REPUBLIKA.CO.ID, JAKARTA -- Usai ditetapkan tersangka oleh Komisi Pemberantasan Korupsi (KPK), Anggota DPR RI dari Fraksi Golkar Markus Nari memberikan pernyataan terkait dugaan dirinya disebut menghalangi proses penyidikan dan penuntutan berkaitan kasus dugaan korupsi pengadaan proyek KTP elektronik. Ia juga membantah tudingan KPK yang menilai dia memengaruhi terdakwa Irman dan Sugiharto serta tersangka dari anggota DPR Miryam S Haryani untuk tidak memberikan keterangan yang sebenarnya saat bersaksi di Pengadilan Tindak Pidana Korupsi Jakarta.
"Saya tidak pernah menyuruh Miryam dan tidak pernah berkomunikasi untuk membatalkan BAP (berita acara pemeriksaan). Saya juga kaget ketika Miryam membatalkan BA," ujar Markus di Kompleks Parlemen Senayan, Jakarta pada Jumat (2/6).
Karena itu, ia menilai tuduhan KPK terhadapnya disertai penetapan tersangka tersebut tidak benar. Ia pun berencana memberikan klarifikasi atas tuduhan tersebut ke KPK. "Saya akan sampaikan ke KPK," ujar Markus.
Terkait pencegahan bepergian ke luar negeri yang diajukan KPK kepadanya, anggota Komisi II DPR itu mengungkap hal tersebut merupakan hak dan kewenangan KPK. Namun ia menegaskan, pihaknya akan kooperatif terhadap proses yang ada di KPK. "Saya kira itu hak mereka dan saya juga tidak kemana-mana," kata Markus.

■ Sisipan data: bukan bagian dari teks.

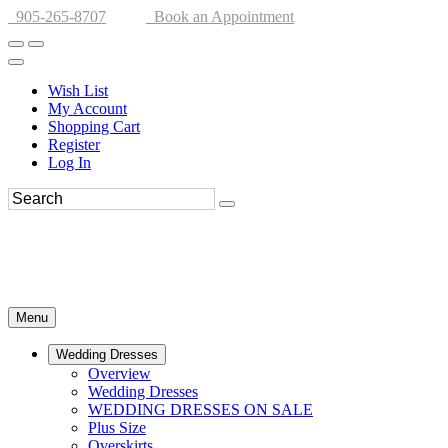
905-265-8707
Book an Appointment
Wish List
My Account
Shopping Cart
Register
Log In
Menu
Wedding Dresses
Overview
Wedding Dresses
WEDDING DRESSES ON SALE
Plus Size
Overskirts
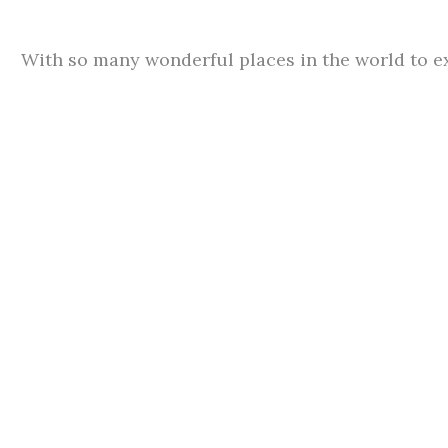
With so many wonderful places in the world to ex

Sebelumnya, Komisi Pemberantasan Korupsi (KPK) menetapkan anggota Komisi II DPR RI dari Fraksi Partai Golkar Markus Nari sebagai tersangka terkait tindak pidana korupsi pengadaan KTP-el. Juru Bicara KPK Febri Diansyah mengungkap, Markus ditetapkan tersangka atas dua kasus yakni pertama, ia diduga dengan sengaja mencegah, merintangi, atau menggagalkan secara langsung atau tidak langsung pemeriksaan kasus korupsi di sidang pengadilan Tipikor Jakarta kepada terdakwa Irman dan Sugiharto.
Selain itu, Markus Nari juga diduga dengan sengaja mencegah, merintangi, atau menggagalkan secara langsung atau tidak langsung penyidikan dugaan tindak pidana korupsi terhadap tersangka Miryam S Haryani (MSH) dalam indikasi memberikan keterangan tidak benar di Pengadilan Tindak Pidana Korupsi pada persidangan kasus KTP-el. Atas perbuatan tersebut, Markus Nari disangkakan melanggar Pasal 21 Undang-Undang Nomor 31 Tahun 1999 sebagaimana diubah dengan Undang-Undang Nomor 20 Tahun 2001 tentang Pemberantasan Tindak Pidana Korupsi.